Achieve higher-quality results by using an AI to first generate an outline or plan. Then, refine that plan with follow-up prompts before asking for the final execution. This course-corrects early and avoids wasted time on flawed one-shot outputs, ultimately saving time.
Getting a useful result from AI is a dialogue, not a single command. An initial prompt often yields an unusable output. Success requires analyzing the failure and providing a more specific, refined prompt, much like giving an employee clearer instructions to get the desired outcome.
A truly effective skill isn't created in one shot. The best practice is to treat the first version as a draft, then iteratively refine it through research, self-critique, and testing to make the AI "think like an expert, not just follow steps."
To get the best results from an AI agent, provide it with a mechanism to verify its own output. For coding, this means letting it run tests or see a rendered webpage. This feedback loop is crucial, like allowing a painter to see their canvas instead of working blindfolded.

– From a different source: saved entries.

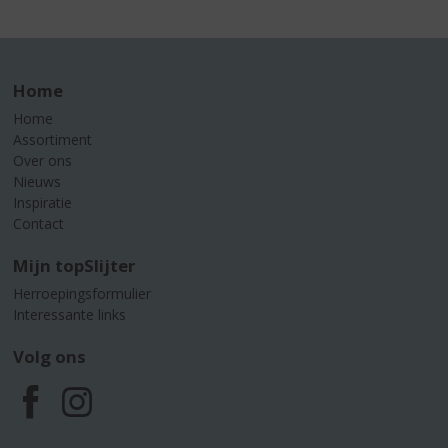
Home
Home
Assortiment
Over ons
Nieuws
Inspiratie
Contact
Mijn topSlijter
Herroepingsformulier
Interessante links
Volg ons
F
I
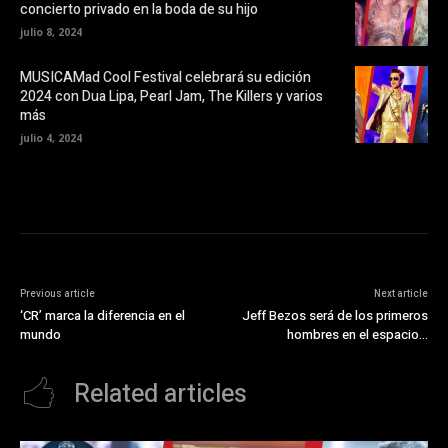
t
concierto privado en la boda de su hijo
a
n
julio 8, 2024
a
n
u
MUSICAMad Cool Festival celebrará su edición
e
v
2024 con Dua Lipa, Pearl Jam, The Killers y varios
a
más
)
julio 4, 2024
Previous article
Next article
‘CR’ marca la diferencia en el
Jeff Bezos será de los primeros
mundo
hombres en el espacio…
Related articles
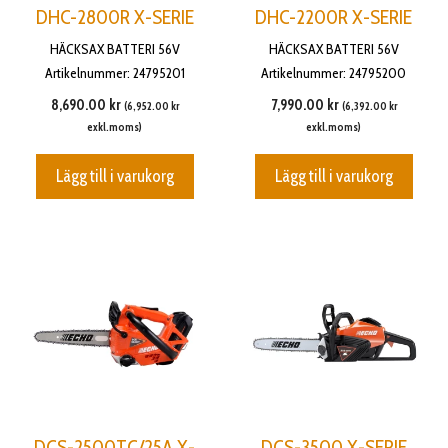
DHC-2800R X-SERIE
DHC-2200R X-SERIE
HÄCKSAX BATTERI 56V
HÄCKSAX BATTERI 56V
Artikelnummer: 24795201
Artikelnummer: 24795200
8,690.00
kr
7,990.00
kr
(
6,952.00
kr
(
6,392.00
kr
exkl.moms)
exkl.moms)
Lägg till i varukorg
Lägg till i varukorg
DCS-2500TC/25A X-
DCS-3500 X-SERIE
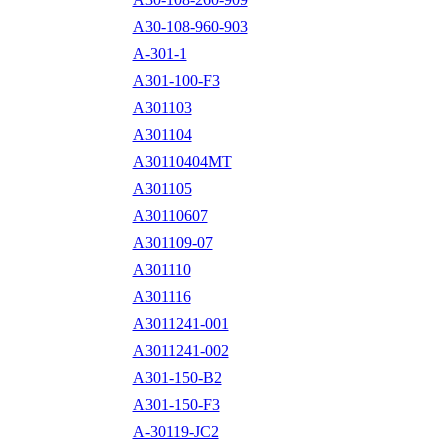
A30-108-960-903
A-301-1
A301-100-F3
A301103
A301104
A30110404MT
A301105
A30110607
A301109-07
A301110
A301116
A3011241-001
A3011241-002
A301-150-B2
A301-150-F3
A-30119-JC2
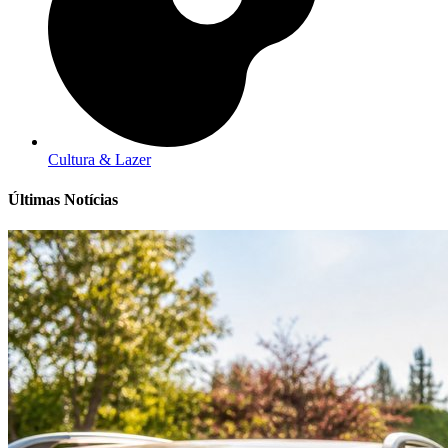
Cultura & Lazer
Últimas Notícias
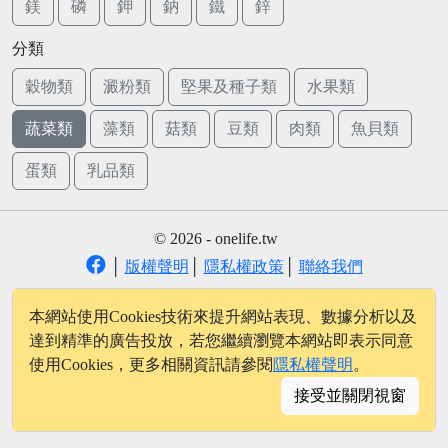
鎂
磷
鉀
鈉
鐵
鋅
分類
穀物類
澱粉類
堅果及種子類
水果類
蔬菜類
藻類
菇類
豆類
肉類
魚貝類
蛋類
乳品類
© 2026 - onelife.tw
│
版權聲明
│
隱私權政策
│
聯絡我們
本網站使用Cookies技術來提升網站表現、數據分析以及
達到精準的廣告投放，若您繼續瀏覽本網站即表示同意
使用Cookies，更多相關資訊請參閱
隱私權聲明
。
接受並關閉視窗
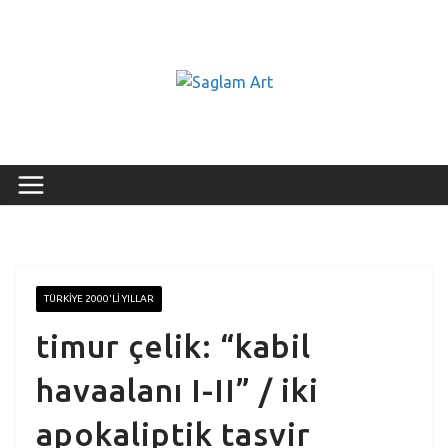
TÜRKIYE 2000'LI YILLAR
timur çelik: “kabil
havaalanı I-II” / iki
apokaliptik tasvir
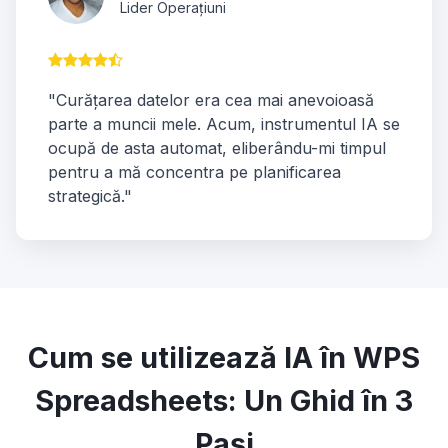
Lider Operațiuni
"Curățarea datelor era cea mai anevoioasă
parte a muncii mele. Acum, instrumentul IA se
ocupă de asta automat, eliberându-mi timpul
pentru a mă concentra pe planificarea
strategică."
Cum se utilizează IA în WPS
Spreadsheets: Un Ghid în 3
Pași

Instead of manually maintaining your AI's custom instructions, end work sessions by asking it, "What did you learn about working with me?" This turns the AI into a partner in its own optimization, creating a self-improving system.
After solving a problem with an AI tool, don't just move on. Ask the AI agent how you could have phrased your prompt differently to avoid the issue or solve it faster. This creates a powerful feedback loop that continuously improves your ability to communicate effectively with the AI.